• [Aim of the task]:
From the line below that contains "地球温暖化防止対策について (315, 435)" to the line that contains "講習会 (733, 338)", repeat every line exactly, both ends included, and nothing else.

• [Given data]:
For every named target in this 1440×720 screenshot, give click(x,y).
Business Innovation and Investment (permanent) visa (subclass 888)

==

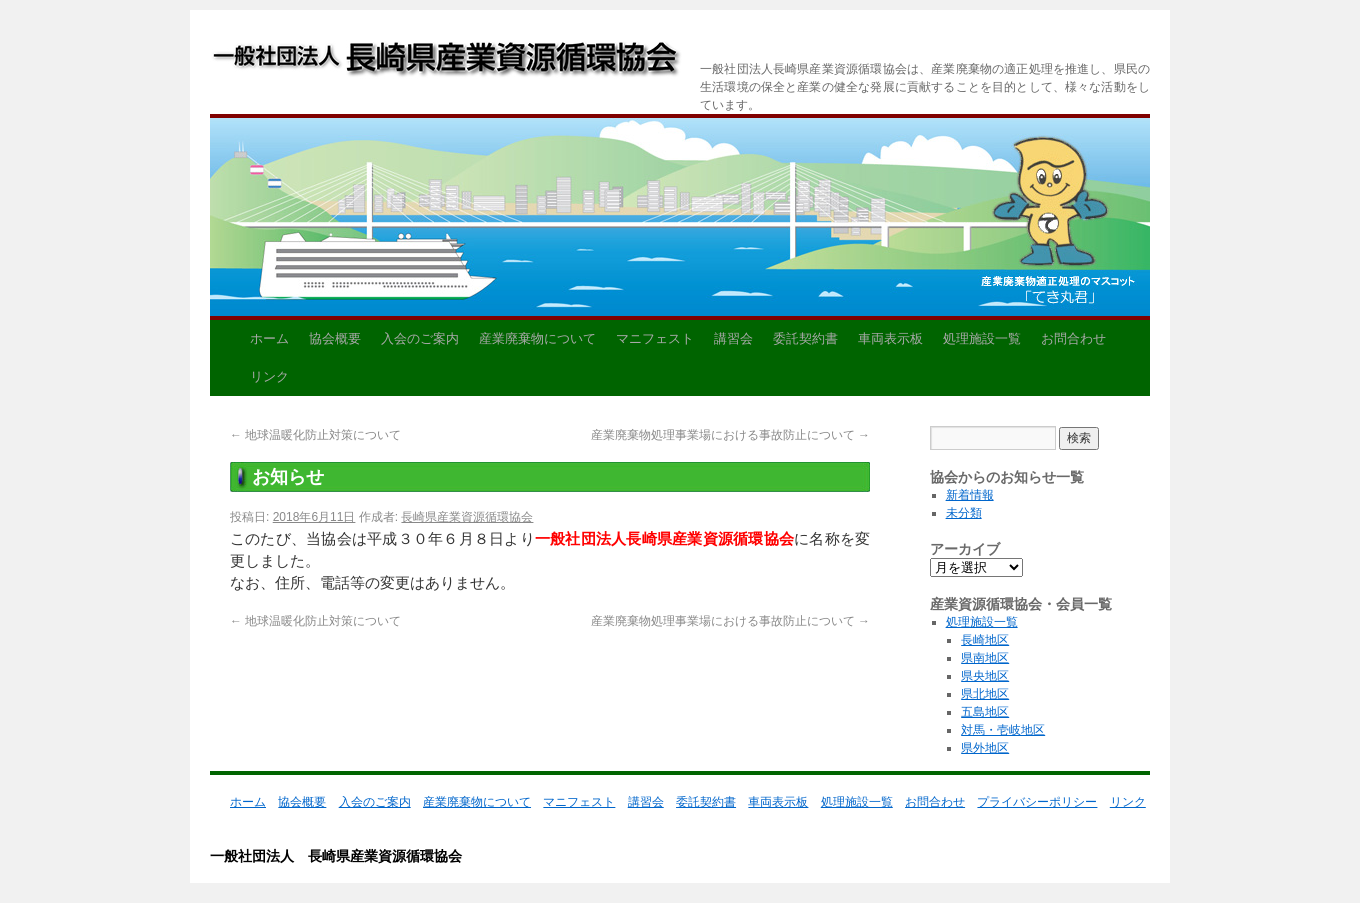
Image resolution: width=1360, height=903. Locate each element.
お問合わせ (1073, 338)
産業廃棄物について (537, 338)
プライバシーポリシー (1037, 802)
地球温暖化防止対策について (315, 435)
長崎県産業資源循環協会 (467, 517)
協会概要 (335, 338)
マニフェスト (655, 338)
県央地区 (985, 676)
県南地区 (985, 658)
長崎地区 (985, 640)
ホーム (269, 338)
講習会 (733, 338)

• [Answer below]:
地球温暖化防止対策について (315, 435)
長崎県産業資源循環協会 (467, 517)
協会概要 (335, 338)
マニフェスト (655, 338)
県央地区 (985, 676)
県南地区 (985, 658)
長崎地区 (985, 640)
ホーム (269, 338)
講習会 (733, 338)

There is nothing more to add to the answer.